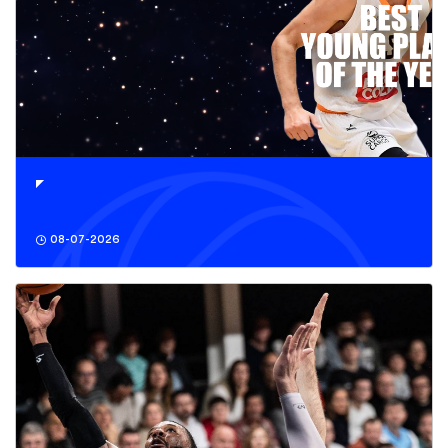
08-07-2026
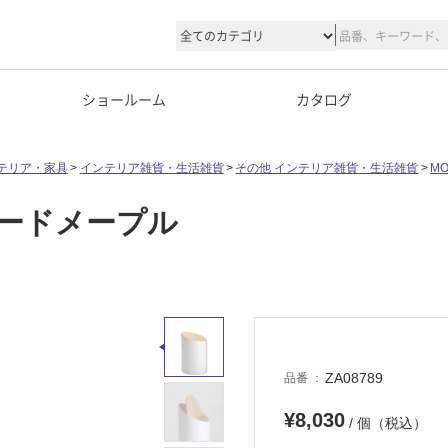
ショールーム
カタログ
テリア・家具
インテリア雑貨・生活雑貨
その他 インテリア雑貨・生活雑貨
MO
×ハードメープル
ZA08789
品番
¥8,030
/ 個（税込）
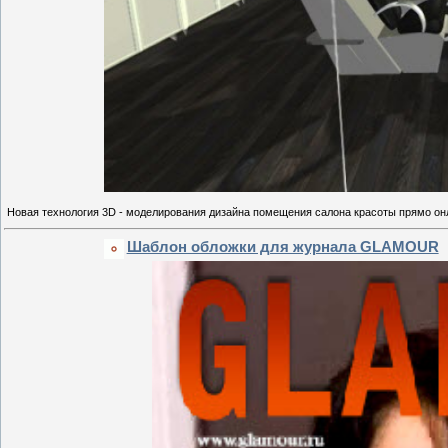
Новая технология 3D - моделирования дизайна помещения салона красоты прямо он
Шаблон обложки для журнала GLAMOUR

◇ ◇ ◇ ◇ ◇ ◇ ◇

What is needed is a word-for-word copy of the data, minus its pictures.

◆ Expected answer
08-07-2026
ショールーム
カタログ
テリア・家具
インテリア雑貨・生活雑貨
その他 インテリア雑貨・生活雑貨
MO
×ハードメープル
ZA08789
品番
¥8,030
/ 個（税込）
Новая технология 3D - моделирования дизайна помещения салона красоты прямо он
Шаблон обложки для журнала GLAMOUR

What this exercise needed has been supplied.